The accumulation of precipitation through the warm season at Sagwon was quite similar this year to last year; there was a notable wet spell around the beginning of June, and then a substantial rainfall surplus accrued by the end of summer (see below).

It's interesting to compare the 2014 and 2015 streamflow measurements from the Sag River streamflow gage near Pump Station #3 (see below, 2014 on top, 2015 below).  After the initial high discharge in late spring 2015, this year's flow was substantially lower, with no peaks above 10000 cfs during the summer months.  The August rains produced a notable flow spike, but then the flow dropped back to near 1000 cfs in late September when the station stopped reporting.  The 3rd chart below, which zooms in on August and September this year, and includes a long-term normal, indicates that the flow was close to normal by the end of the season.  However, the rapid flow reduction in mid to late September probably also reflects the unusually cold conditions that occurred then; it seems likely that groundwater levels remain above average.

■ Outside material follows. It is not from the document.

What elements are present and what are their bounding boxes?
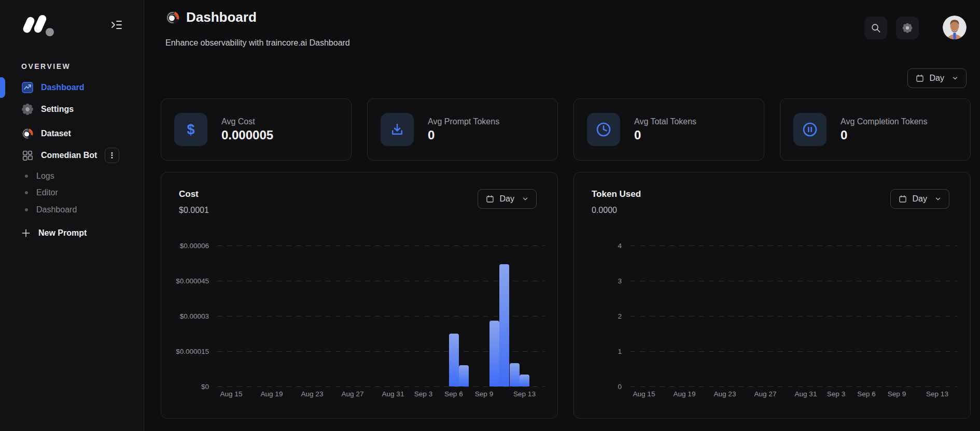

In conclusion, it appears that wet conditions continued in summer 2015 along the mid-Sag River, leading to above-normal river discharge in the latter part of the season.  Although the anomalies were less extreme than in 2014, it seems quite possible that prevailing high groundwater levels may lead to more flooding problems next year.


  1. To your knowledge, has anyone else made a similar analysis and prediction? If the results for this spring end up being similar to this last spring, I think you found a worthy paper to write.

    1. The Alaska Dispatch had a nice article about it in June:

      A peer-reviewed publication would probably require more extensive analysis of precipitation trends and much deeper familiarity with the literature than I currently possess. Let's see what happens next spring!

  2. Here's an engineering analysis of a potentially similar aufeis field and flood mitigation near Delta Junction, Ak:


    1. Good link, Gary, thanks. It certainly looks like a closely analogous situation.